Life After Death: Why Estate Planning Matters for Financial Inclusion
Over the past decade, we’ve witnessed remarkable progress in financial inclusion across low- and middle-income countries. Millions of people now have access to formal financial services that once seemed out of reach - mobile money, digital wallets, microfinance loans, savings accounts. But one question continues to go largely unaddressed: What happens to those financial gains when the accountholder dies?
In many parts of the world, the answer is troubling. Without estate planning, which includes tools like wills, named beneficiaries or succession agreements, assets often become inaccessible, contested, or simply vanish into bureaucratic limbo. This oversight not only undermines financial resilience but also exposes a critical blind spot in the financial inclusion agenda: continuity.
A lifetime of progress at risk
Estate planning is typically perceived as something reserved for the wealthy. But in truth, even small amounts of wealth, such as land, savings or business inventory, can make the difference between stability and setback for low-income families. These assets, regardless of size, need to be protected for future generations.
Yet when a breadwinner dies without a plan, their assets frequently go unclaimed or are taken by unintended parties. Widows may lose access to jointly owned property. Family-run businesses often collapse because there’s no documented succession. In such cases, a lifetime of progress can unravel in a matter of weeks.

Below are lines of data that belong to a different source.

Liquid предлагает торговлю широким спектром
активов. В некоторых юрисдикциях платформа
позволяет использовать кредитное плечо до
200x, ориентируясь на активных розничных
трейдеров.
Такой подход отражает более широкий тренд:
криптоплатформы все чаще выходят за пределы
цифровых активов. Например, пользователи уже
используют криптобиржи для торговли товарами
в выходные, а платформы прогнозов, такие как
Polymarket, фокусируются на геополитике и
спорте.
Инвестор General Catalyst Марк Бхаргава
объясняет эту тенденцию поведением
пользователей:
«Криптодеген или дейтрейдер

Take the story of Peter, a motorcycle taxi operator in Uganda whom I got to know when I offered financial literacy sessions to his savings group. He had built up about $1,200 in savings over three years using a mobile wallet linked to his mobile money account. When he died in a road accident, these savings would have been a significant help for his wife and teenage son, who struggled financially without Peter’s income. However, they were unable to access these funds. The mobile operator required a court order for release, and the family couldn’t afford the legal process. The funds remain frozen to this day, two years later.
The implications go beyond individual families. When a growing number of people are participating in financial systems, but lack mechanisms to ensure their assets can be passed on, we create systemic fragility. Trust in financial institutions weakens, gender inequality is exacerbated, and families risk being pushed back into poverty.
So why is estate planning still overlooked in financial inclusion work?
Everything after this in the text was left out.